Я весь промок от пота, который большими каплями стекает по моим щекам и губам, склеивает мои ресницы, так что я не вижу света. Я вытираю лицо обеими руками и, пытаясь освежиться и приободриться, смотрю на колосящиеся поля, на далекие холмы, прорезанные трактами и заросшие лесами. Неподалеку от шляха среди высоких деревьев притулилась деревушка со свежевыбеленными хатами и кривыми окошками, залитая золотом рассветного солнца. У самой дороги стоит колодец с журавлем и висящим на нем ведром.

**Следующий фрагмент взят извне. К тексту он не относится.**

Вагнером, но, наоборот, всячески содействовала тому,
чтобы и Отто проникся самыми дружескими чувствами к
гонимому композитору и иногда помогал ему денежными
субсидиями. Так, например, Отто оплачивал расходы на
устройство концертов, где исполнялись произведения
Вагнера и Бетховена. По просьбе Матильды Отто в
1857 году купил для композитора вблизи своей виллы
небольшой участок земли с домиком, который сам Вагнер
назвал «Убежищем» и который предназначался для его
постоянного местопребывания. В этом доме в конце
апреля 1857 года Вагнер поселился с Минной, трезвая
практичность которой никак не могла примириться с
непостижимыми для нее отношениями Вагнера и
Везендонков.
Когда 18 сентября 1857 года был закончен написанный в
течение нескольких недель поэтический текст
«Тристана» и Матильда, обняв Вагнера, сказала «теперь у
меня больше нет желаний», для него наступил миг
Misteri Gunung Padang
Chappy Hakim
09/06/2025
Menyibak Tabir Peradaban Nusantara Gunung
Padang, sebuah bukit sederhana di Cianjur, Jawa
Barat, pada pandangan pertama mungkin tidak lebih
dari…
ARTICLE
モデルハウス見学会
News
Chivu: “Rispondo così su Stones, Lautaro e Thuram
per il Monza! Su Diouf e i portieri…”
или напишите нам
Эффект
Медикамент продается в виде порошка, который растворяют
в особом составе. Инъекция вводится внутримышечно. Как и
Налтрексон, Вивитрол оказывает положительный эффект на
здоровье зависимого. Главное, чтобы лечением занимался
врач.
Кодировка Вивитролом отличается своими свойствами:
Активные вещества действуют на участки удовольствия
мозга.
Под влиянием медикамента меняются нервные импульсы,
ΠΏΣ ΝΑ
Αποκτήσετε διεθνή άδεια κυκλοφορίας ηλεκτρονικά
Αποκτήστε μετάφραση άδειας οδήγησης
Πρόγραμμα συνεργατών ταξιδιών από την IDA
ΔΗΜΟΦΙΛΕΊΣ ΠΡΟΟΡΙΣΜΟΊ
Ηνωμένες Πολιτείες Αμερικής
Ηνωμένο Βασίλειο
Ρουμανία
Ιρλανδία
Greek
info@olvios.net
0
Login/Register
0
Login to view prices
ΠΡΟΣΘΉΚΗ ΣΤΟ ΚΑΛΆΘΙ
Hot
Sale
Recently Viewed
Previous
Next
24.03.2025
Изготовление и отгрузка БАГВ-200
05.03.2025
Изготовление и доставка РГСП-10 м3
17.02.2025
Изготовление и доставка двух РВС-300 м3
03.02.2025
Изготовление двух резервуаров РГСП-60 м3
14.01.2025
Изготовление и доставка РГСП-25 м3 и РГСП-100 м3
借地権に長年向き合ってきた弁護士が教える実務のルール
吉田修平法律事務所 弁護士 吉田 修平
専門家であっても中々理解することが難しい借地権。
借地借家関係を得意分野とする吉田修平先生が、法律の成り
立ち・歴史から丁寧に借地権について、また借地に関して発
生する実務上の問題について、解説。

«Вода!» — пробегает по толпе радостный шепот. Все бросаются к колодцу, вытянув шеи, распахнув жаждущие рты и чуть ли не закатив глаза. Единство толпы распадается в один миг. Каждый рвется вперед что есть мочи, чтобы как можно быстрее добраться до воды.

II

Толпа тяжело добегает до колодца и окружает его со всех сторон. Раздаются крики и ругань, звенящие в тихом и светлом утреннем воздухе. Журавль скрипит, опускаясь и поднимаясь, головы лезут в ведро и глотают, глотают воду. Другие черпают воду горстями, пока их не отпихивают те, что сзади. В очереди передо мной стоит тот мужичонка, что всю ночь шел позади и толкал меня в спину. Он рассматривает меня в свете дня и, видимо, решает, что меня нечего бояться. Он пьет воду, а когда подходит моя очередь, придерживает ведро обеими руками. Волосы на его худой морщинистой физиономии торчат, как иголки.

— Я советский гражданин, счетовод в колхозе, а ты кто такой?

Я отталкиваю его левым локтем и правой рукой хватаю ведро. Вдруг я слышу короткий крик:

— Немец!

Позади нас спустился самолет и гонится за нами. Его колеса и передняя часть вмиг становятся чудовищно огромными, еще чуть-чуть — и он бросит в толпу бомбу, разрежет нас своими крыльями. Но мы уже разлетелись во все стороны, спрыгнули в ближайшие ямы. Наши солдаты кричат:

— Давай в мотор! В мотор!

Пулеметы открывают густой перекрестный огонь, пули свистят у нас над головами, и мне кажется, что небо взорвалось, что оно кусками падает на землю. Самолет, который уже пикировал на колодец, тут же взмывает вверх, уходит ввысь, как выстрел, как тот, кто прыгает с края трамплина и взлетает в небо после прыжка. Под градом пуль самолет поворачивает к лесу, его хвост дымится, его крутит и мотает, словно от головокружения. Он издает неуютное стальное дребезжание, скрипит мертвыми зубами и начинает заваливаться на одно крыло за верхушками деревьев.